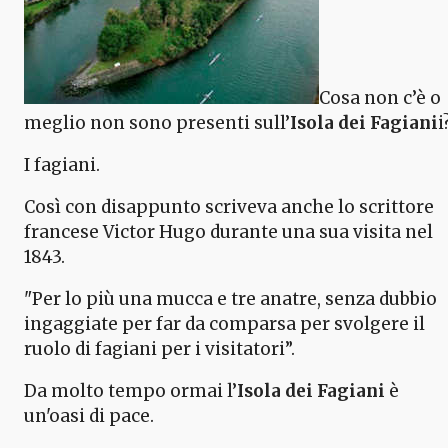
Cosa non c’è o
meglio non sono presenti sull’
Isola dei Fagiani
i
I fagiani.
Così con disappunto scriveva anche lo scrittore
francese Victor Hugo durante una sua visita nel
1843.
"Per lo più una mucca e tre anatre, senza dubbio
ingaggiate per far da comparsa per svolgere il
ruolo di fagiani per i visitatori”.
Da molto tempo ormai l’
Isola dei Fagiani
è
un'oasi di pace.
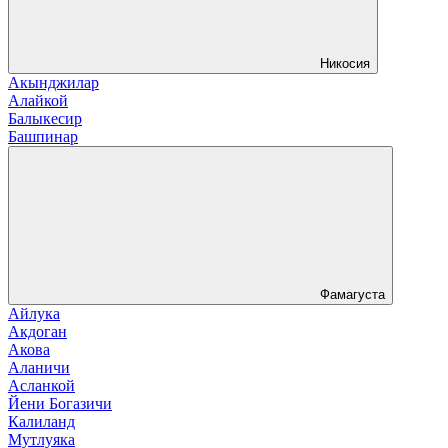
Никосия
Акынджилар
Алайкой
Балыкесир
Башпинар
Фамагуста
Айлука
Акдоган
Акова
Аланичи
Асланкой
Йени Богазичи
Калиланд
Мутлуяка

---

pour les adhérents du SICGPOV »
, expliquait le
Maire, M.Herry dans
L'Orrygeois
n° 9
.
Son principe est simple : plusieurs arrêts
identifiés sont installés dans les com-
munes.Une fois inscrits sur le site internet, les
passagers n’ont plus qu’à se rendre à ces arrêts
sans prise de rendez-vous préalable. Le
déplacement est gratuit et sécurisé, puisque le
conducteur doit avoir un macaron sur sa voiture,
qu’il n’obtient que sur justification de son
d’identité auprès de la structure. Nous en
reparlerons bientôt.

---

EXERCISE - Search the records above for "arrêts". Copy each line where it is found.

WORKED SOLUTION -
Son principe est simple : plusieurs arrêts
passagers n’ont plus qu’à se rendre à ces arrêts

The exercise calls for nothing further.